FIG. 4-1 through FIG. 4-4 are representations of the determination of uncertainty in a seismic surface, according to at least one embodiment of the present disclosure. In FIG. 4-1, a seismic surface uncertainty system is identifying the uncertainty between a target seismic trace 438 and an offset seismic trace 440. The target seismic trace 438 and the offset seismic trace 440 intersect a seismic surface 442. The target seismic trace 438 and the offset seismic trace 440 display a waveform that is mapped based on a seismic grid 444, which may be the resolution of the seismic traces.
In the view shown in FIG. 4-1, the seismic surface 442 is curved. In FIG. 4-2, the seismic surface 442 has been flattened for ease of illustration and analysis. The target seismic trace 438 and the offset seismic trace 440 may intersect the seismic surface 442 at an intersection point 446. As may be seen, for the target seismic trace 438 and the offset seismic trace 440, the intersection point 446 with the seismic surface 442 may be between data points on the seismic grid 444. As discussed herein, the seismic surface uncertainty system may re-grid the seismic grid 444 for the target seismic trace 438 and the offset seismic trace 440, resulting in an interpolated grid 448. In some embodiments, the seismic surface uncertainty system may generate the interpolated grid 448 for both the target seismic trace 438 and the offset seismic trace 440. In some embodiments, the seismic surface uncertainty system may generate a different interpolated grid 448 for the target seismic trace 438 and for the offset seismic trace 440.
In the embodiment shown, the target seismic trace 438 and the offset seismic trace 440 intersect the seismic surface 442 at the same location on their waveforms. Put another way, the target seismic trace 438 and the offset seismic trace 440 have zero lag between them.
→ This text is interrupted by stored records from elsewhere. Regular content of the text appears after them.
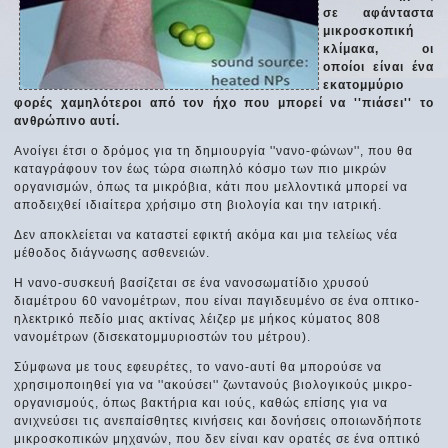
σε αφάνταστα
μικροσκοπική
κλίμακα, οι
οποίοι είναι ένα
εκατομμύριο
φορές χαμηλότεροι από τον ήχο που μπορεί να ''πιάσει'' το
ανθρώπινο αυτί.
Ανοίγει έτσι ο δρόμος για τη δημιουργία ''νανο-φώνων'', που θα
καταγράφουν τον έως τώρα σιωπηλό κόσμο των πιο μικρών
οργανισμών, όπως τα μικρόβια, κάτι που μελλοντικά μπορεί να
αποδειχθεί ιδιαίτερα χρήσιμο στη βιολογία και την ιατρική.
Δεν αποκλείεται να καταστεί εφικτή ακόμα και μια τελείως νέα
μέθοδος διάγνωσης ασθενειών.
Η νανο-συσκευή βασίζεται σε ένα νανοσωματίδιο χρυσού
διαμέτρου 60 νανομέτρων, που είναι παγιδευμένο σε ένα οπτικο-
ηλεκτρικό πεδίο μιας ακτίνας λέιζερ με μήκος κύματος 808
νανομέτρων (δισεκατομμυριοστών του μέτρου).
Σύμφωνα με τους εφευρέτες, το νανο-αυτί θα μπορούσε να
χρησιμοποιηθεί για να ''ακούσει'' ζωντανούς βιολογικούς μικρο-
οργανισμούς, όπως βακτήρια και ιούς, καθώς επίσης για να
ανιχνεύσει τις ανεπαίσθητες κινήσεις και δονήσεις οποιωνδήποτε
μικροσκοπικών μηχανών, που δεν είναι καν ορατές σε ένα οπτικό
In FIG. 4-3, the target seismic trace 438 is compared to a different offset seismic trace 440, which may be offset from the target seismic trace 438 in a different direction. The target seismic trace 438 has a first intersection point 446-1 and the offset seismic trace 440 has a second intersection point 446-2. The first intersection point 446-1 may be at a different location on the waveform of the target seismic trace 438 than the second intersection point 446-2. The seismic surface uncertainty system may identify a lag 450 between the first intersection point 446-1 and a corresponding point 452 on the offset seismic trace 440. As discussed herein, the lag 450 may be the distance between the first intersection point 446-1 and the corresponding point 452. The lag 450 may be identified or calculated based on the interpolated grid 448.
In some embodiments, the seismic surface uncertainty system may determine the lag using a sample range 454. The sample range 454 may be the range of the waveforms of the target seismic trace 438 and the offset seismic trace 440 used to determine the lag 450. The sample range 454 may include a single wave of the waveforms for comparison.
FIG. 4-4 is a perspective view of the seismic plots of FIG. 4-1 through FIG. 4-4. As discussed herein, the seismic surface uncertainty system may generate the uncertainty for the target seismic trace 438 based on the traces within an uncertainty radius. The uncertainty radius may be based on an uncertainty radius 456 from the target seismic trace 438. The seismic surface uncertainty system may determine the lag for all traces within the uncertainty radius 456. The distance between seismic traces (e.g., the distance between the target seismic trace 438 and the offset seismic trace 440) may be the offset radius 458.
As discussed herein, the distance between adjacent seismic traces may be different. The seismic surface uncertainty system may generate a lag weight based on the distance of the offset seismic trace 440 from the target seismic trace 438. In this manner, the resulting uncertainty may be representative of the difference in seismic surface interpretation of the surrounding seismic traces.
FIG. 5 is a representation of a seismic plot 560 of a seismic surface 542, according to at least one embodiment of the present disclosure. The seismic surface 542 may be the seismic surface generated by a third-party seismic surface generator and/or the seismic surface generated by an in-house seismic surface generator.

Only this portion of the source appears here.